*Problem:* Your task is to reproduce exactly the lines from the line with "económico con el" through the end of the records below.

*Supplied entries:*
_____

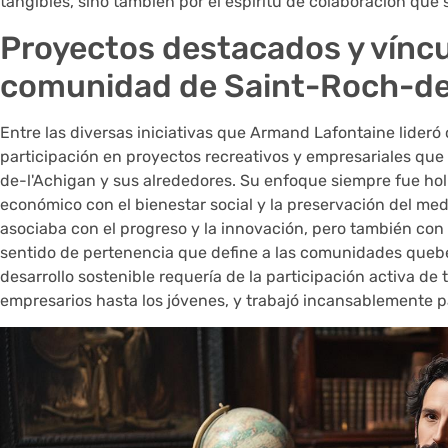
tangibles, sino también por el espíritu de colaboración que
Proyectos destacados y víncu
comunidad de Saint-Roch-de
Entre las diversas iniciativas que Armand Lafontaine lider
participación en proyectos recreativos y empresariales que
de-l'Achigan y sus alrededores. Su enfoque siempre fue hol
económico con el bienestar social y la preservación del med
asociaba con el progreso y la innovación, pero también con e
sentido de pertenencia que define a las comunidades queb
desarrollo sostenible requería de la participación activa de 
empresarios hasta los jóvenes, y trabajó incansablemente pa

_____

*Result:*
económico con el bienestar social y la preservación del med
asociaba con el progreso y la innovación, pero también con e
sentido de pertenencia que define a las comunidades queb
desarrollo sostenible requería de la participación activa de 
empresarios hasta los jóvenes, y trabajó incansablemente pa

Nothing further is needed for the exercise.